Cykl „Wnętrza ze smakiem” jest odzwierciedleniem trzech moich największych pasji – do fotografii, dobrego jedzenia i pięknych wnętrz. Dzisiaj zabieram Was w kolejne ciekawe miejsce. Stali czytelnicy bloga i moi obserwatorzy na Instagramie widzieli już kilka migawek z tego lokalu, bo odwiedzałam go wielokrotnie. Tym razem wróciłam nie tylko dla pizzy, która nie ma sobie równych, ale także po to, by pokazać Wam w moim obiektywie wnętrze, które zauroczyło mnie od pierwszego wejrzenia.
Klimatyczne miejsce, do którego lubię wracać
W Len Arte, który mieści się przy ul. Mariackiej w Katowicach jest wszystko, co we wnętrzach darzę największą sympatią. Są więc cegły, jest farba tablicowa, są skrzynki i mnóstwo niebanalnych detali. Czasopisma umieszczono na ścianie na wieszakach, a wiszące lampy zrobiono z puszek. Wszystkie zgromadzone we wnętrzu elementy kompletnie się od siebie różnią i nietrudno byłoby spowodować tym wrażenie bałaganu, czy chaosu. Nic takiego jednak nie ma tutaj miejsca, bo projekt jest dobrze przemyślany i wszystko tworzy oryginalną i spójną całość.
Zastosowano tutaj spójną kolorystykę – pojawia się wyłącznie biel, czerń, drewno i cegły – i dzięki temu wszystko pięknie się komponuje.
I jak tu nie lubić drewnianych transportowych skrzynek :) Pamiętacie jak wiele było ich w Strefie Centralnej, którą pokazywałam Wam w pierwszym poście z tego cyklu?
Na przeciwległej ścianie – w drugiej sali – mamy jeszcze więcej cegieł i miejsce pokryte farbą tablicową z intrygującym napisem.
Ha, jest i drabina! Mówiłam przecież, że tutaj jest wszystko, co we wnętrzach lubię najbardziej. Dla przypomnienia podrzucam Wam jeszcze posta o niecodziennych zastosowaniach dla drabiny we wnętrzu mieszkania.
Obsługa przestrzega w 100% wypisanych na ścianie reguł – znajomy chciał podmienić składniki na pizzy, ale bezskutecznie.
Moje ulubione miejsca pod oknem… :)
A tak oto w Len Arte prezentuje się moja ulubiona Prosciutto Crudo. To właśnie „przez nią” rok temu doszłam do wniosku, że pizza jednak mi smakuje! Ba, smakuje to mało powiedziane – ale… musi być na niej włoska szynka, mozarella, pomidory i mnóstwo rukoli. Do chwili spróbowania tak skomponowanej pizzy utrzymywałam konsekwentnie, że „pizzy nie lubię i nie wiem o co tyle wokół niej szumu” :D
Jeśli chcecie się dowiedzieć więcej o tym lokalu, jak do niego dotrzeć, co konkretnie można tam zjeść, a także obejrzeć więcej zdjęć pyszności tam serwowanych – to odsyłam Was TUTAJ. Jest to strona projektu #smakujslaskie, który współtworzymy z Odkryjslaskie.org.

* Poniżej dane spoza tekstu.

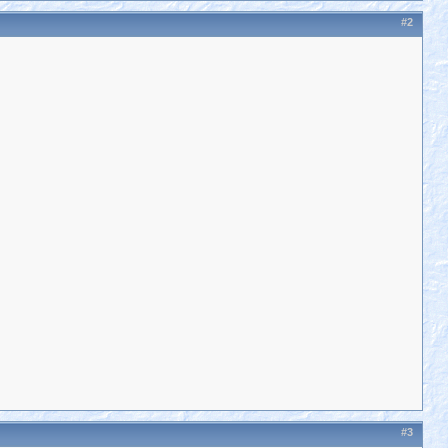
#2
#3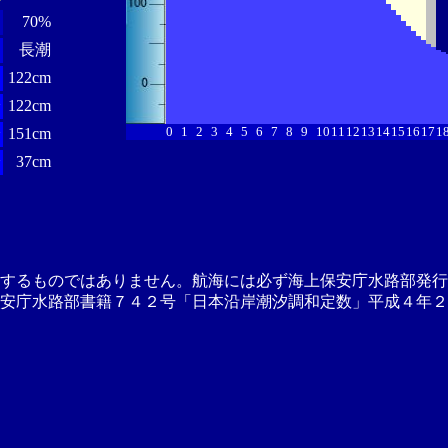
70%
長潮
122cm
分
122cm
0
1
2
3
4
5
6
7
8
9
10
11
12
13
14
15
16
17
1
分
151cm
分
37cm
供するものではありません。航海には必ず海上保安庁水路部発行
安庁水路部書籍７４２号「日本沿岸潮汐調和定数」平成４年２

Właśnie tak prezentuje się kolejne z moich ulubionych miejsc. Mam nadzieję, że nie macie jeszcze dosyć wszędobylskich cegieł, bo to jeszcze nie koniec w tym klimacie. To estetyka, która mi najbardziej odpowiada i którą najchętniej uwieczniam w kadrach. W najbliższym czasie postaram się jednak rozejrzeć też za czymś w odmiennym stylu :)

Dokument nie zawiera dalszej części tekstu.